The decade of deflation and depression

The overriding economic factor for the first half of this decade will be deflation i.e. an economy where prices are falling. Deflation is going to affect every area of the world capitalist economy, particularly profitable investments.

The overriding economic factor for the first half of this decade will be deflation i.e. an economy where prices are falling. Deflation is going to affect every area of the world capitalist economy, particularly profitable investments. If businesses cannot raise prices and are engaged in a life and death struggle to compete by lowering costs while prices fall, then there are going to be more business deaths. If a capitalist business borrows money it is going to find that the value of that debt will grow as prices fall and it will have to pay back more in real terms than it lent even if there were no interest charged. At the same time, it will only be able to pay debt back by driving down its production costs to make a profit because it cannot raise prices. And that is an economic environment that is crippling for capitalism.

And deflation is invading the world capitalist system like a flu virus for the first time since the 1930s. Hardly anybody has noticed that in the US prices in the shops have been falling for the last six months, not much by just 0.3%. And prices are still a little higher (about 2%) than they were this time last year, but the gap is narrowing fast.

Prices at the factory gate in the US have dropped 1.1% compared to this time last year for the year and for the last six months have fallen at an annual rate of approximately 5%! US companies are going to face pricing pressure like they never have.
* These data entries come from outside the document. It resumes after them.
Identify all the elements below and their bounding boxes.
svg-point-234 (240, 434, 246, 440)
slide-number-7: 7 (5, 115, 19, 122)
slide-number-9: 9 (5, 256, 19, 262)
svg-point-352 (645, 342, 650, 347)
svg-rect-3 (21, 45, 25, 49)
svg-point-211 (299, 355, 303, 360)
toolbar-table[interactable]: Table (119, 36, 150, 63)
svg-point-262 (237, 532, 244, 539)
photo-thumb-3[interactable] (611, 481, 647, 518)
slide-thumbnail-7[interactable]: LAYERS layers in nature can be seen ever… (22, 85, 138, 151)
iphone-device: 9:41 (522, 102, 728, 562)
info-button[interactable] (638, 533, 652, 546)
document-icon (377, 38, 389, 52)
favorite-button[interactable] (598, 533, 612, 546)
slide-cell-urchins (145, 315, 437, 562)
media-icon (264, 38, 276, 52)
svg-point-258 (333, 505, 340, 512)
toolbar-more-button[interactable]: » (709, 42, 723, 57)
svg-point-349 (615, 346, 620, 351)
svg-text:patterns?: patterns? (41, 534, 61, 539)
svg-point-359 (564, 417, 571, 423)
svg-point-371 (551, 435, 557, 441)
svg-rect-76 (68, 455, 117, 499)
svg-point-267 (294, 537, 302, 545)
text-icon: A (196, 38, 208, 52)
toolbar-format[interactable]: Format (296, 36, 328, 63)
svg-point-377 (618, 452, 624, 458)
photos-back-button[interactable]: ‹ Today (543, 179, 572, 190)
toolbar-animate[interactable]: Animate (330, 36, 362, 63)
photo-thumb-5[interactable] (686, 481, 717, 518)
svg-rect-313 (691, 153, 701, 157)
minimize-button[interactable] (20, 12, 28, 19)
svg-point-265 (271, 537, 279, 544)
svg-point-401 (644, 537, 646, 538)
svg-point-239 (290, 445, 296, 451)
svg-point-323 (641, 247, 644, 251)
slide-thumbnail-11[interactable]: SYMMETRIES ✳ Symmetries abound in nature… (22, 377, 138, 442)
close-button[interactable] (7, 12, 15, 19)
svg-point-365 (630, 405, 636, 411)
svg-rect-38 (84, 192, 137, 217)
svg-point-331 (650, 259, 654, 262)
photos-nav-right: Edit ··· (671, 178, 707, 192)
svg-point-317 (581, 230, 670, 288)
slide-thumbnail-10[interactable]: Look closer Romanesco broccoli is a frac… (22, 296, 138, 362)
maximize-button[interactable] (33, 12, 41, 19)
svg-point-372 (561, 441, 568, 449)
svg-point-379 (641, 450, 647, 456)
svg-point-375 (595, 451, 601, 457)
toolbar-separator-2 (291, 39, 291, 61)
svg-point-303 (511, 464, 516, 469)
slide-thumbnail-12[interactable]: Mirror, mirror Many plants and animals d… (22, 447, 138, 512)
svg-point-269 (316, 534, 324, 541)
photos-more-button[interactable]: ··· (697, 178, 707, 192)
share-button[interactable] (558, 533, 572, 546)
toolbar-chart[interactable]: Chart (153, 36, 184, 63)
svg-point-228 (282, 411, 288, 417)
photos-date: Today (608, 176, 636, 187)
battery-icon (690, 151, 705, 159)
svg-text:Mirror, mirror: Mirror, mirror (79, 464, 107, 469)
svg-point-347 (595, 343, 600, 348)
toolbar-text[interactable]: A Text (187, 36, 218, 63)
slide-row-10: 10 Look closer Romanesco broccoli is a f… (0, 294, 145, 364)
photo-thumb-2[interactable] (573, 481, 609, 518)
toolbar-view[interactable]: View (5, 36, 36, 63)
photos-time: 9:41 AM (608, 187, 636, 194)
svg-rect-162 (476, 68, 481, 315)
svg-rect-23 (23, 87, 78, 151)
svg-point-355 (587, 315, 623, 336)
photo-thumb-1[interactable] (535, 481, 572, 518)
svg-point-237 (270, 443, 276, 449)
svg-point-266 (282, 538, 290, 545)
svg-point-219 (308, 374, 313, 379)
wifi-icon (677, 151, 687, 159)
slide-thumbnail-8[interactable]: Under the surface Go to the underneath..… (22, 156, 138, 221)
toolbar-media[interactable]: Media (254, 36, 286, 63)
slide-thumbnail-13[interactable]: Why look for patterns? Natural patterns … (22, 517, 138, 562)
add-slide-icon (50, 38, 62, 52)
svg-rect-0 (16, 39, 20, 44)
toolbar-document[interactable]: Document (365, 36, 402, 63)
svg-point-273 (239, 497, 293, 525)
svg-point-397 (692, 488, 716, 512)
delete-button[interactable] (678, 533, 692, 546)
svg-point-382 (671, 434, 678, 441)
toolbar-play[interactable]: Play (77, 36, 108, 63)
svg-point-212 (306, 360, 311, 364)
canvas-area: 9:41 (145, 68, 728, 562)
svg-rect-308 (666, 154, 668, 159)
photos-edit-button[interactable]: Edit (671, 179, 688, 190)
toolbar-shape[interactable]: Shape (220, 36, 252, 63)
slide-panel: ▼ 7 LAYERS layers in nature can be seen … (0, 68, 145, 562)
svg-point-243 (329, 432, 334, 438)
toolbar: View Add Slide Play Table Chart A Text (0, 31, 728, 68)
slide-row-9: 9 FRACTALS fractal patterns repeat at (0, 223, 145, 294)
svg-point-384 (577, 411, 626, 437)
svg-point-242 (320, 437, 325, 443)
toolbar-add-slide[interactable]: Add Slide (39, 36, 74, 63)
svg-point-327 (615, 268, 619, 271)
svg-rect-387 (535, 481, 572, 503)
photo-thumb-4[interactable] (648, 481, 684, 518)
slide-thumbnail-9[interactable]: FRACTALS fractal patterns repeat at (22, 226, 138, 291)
More and more manufacturing jobs will leave the US, as companies are forced to either shut their doors or manufacture offshore.

The cause of this deflation is partly the decline in investment by US companies, partly the slowdown in American household demand for goods, but also an unprecedented fall in prices of imported goods. In 2001, import prices dropped nearly 9%, the biggest fall on statistical record.

What is happening is that in this world economic recession, the main exporting countries are trying to lower their prices by devaluing their currencies so that they can maintain their share of world markets. This "beggar thy neighbour" policy means they are exporting deflation to the US and Europe at a dramatic rate.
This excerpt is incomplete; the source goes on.